What you will do >>
Starting at the line that contains "ESTUDIO ANTONIO HUERTAS", write out each line through the end of the data below, exactly as it stands. Skip any pictures.

Material for this task >>
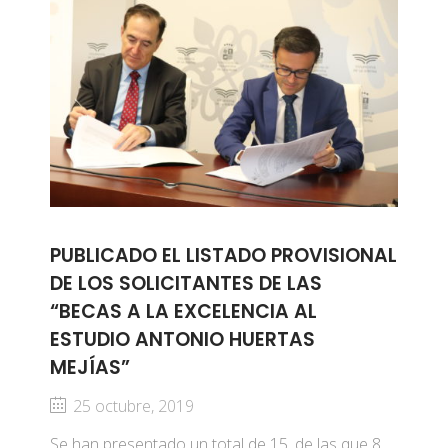
PUBLICADO EL LISTADO PROVISIONAL
DE LOS SOLICITANTES DE LAS
“BECAS A LA EXCELENCIA AL
ESTUDIO ANTONIO HUERTAS
MEJÍAS”
25 octubre, 2019
Se han presentado un total de 15, de las que 8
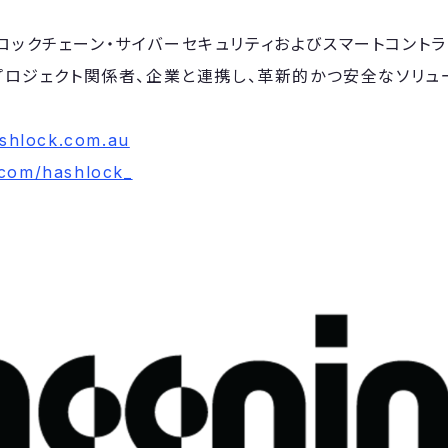
ブロックチェーン・サイバーセキュリティおよびスマートコント
、プロジェクト関係者、企業と連携し、革新的かつ安全なソリュ
shlock.com.au
.com/hashlock_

Answer below >>
ESTUDIO ANTONIO HUERTAS
MEJÍAS”
25 octubre, 2019
Se han presentado un total de 15, de las que 8
ブロックチェーン・サイバーセキュリティおよびスマートコント
、プロジェクト関係者、企業と連携し、革新的かつ安全なソリュ
shlock.com.au
.com/hashlock_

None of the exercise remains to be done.